TSH should be closer to 1.0
Thyroid lab ranges are stupid. A 11:1 or 10:1 range ratio is insane.
T3, T4, fT3, fT3 should be near mid-range or a bit higher.
fT3 is the active hormone and should be tested. There is no T4 receptor.

Need those oral body temperatures.
One’s perception of warm cold can be deceiving.

You did not explain your history of using iodized salt.

If not drinking milk, what is your source of Vit-D3?
Sun exposure?
Supplements?

Do not take these oil based supplements with high fiber foods.
fish oil
Vit-D3
DHEA


#14

Thank you for your continued help. For oral body temperature when is the recommended time to take it? When getting vitals done my oral temp is typically right at 98.6 give or take .1 degree.

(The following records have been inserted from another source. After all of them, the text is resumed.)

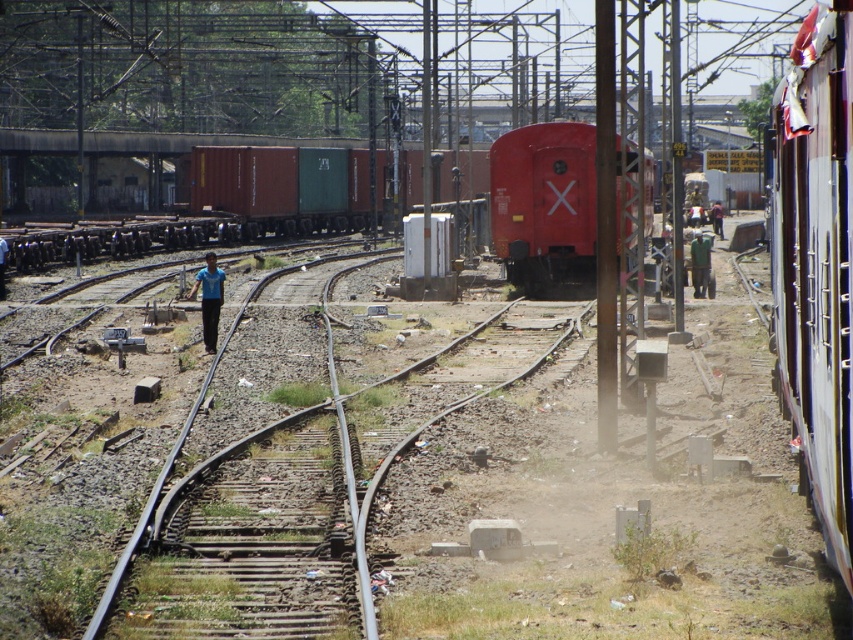 You are a maintenance worker checking the railway tracks. You notice the green matte container at center and the blue fabric shirt at center. Which object is taller?

The green matte container at center is taller than the blue fabric shirt at center.

You are a delivery person trying to locate a colleague wearing a green matte shirt at center in a railway yard. Based on the coordinates provided, where should you look to find them?

The green matte shirt at center is located at the 2D coordinates point (700, 264), so you should look towards the center area of the image where those coordinates intersect.

You are a safety inspector in the railway yard. You notice two workers, one wearing a green matte shirt at center and another in a blue shirt at left. According to safety protocols, workers must be positioned above the tracks to avoid potential hazards. Which worker is violating the safety protocol?

The green matte shirt at center is violating the safety protocol because it is located below the blue shirt at left, indicating it is positioned closer to or on the tracks where hazards may occur.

I do not intake any iodinized salts we only have sea salt at home and I use that sparingly. (I can see that I may have low iodine levels I will try to get labs to see).

I take 5000iu vit d3 daily along with a multivitamin and 1000mcg b12.


#15

Forget about those hospital digital thermometers, you need the glass thermometer. The difference between a degree or 2 is make or break for hypothyroidism. Take temp before you get out of bed and at 12 noon. Ideal waking temp is 97.7 and noon 98.6.

Sea salt has NO iodine in it, replace with iodine salt.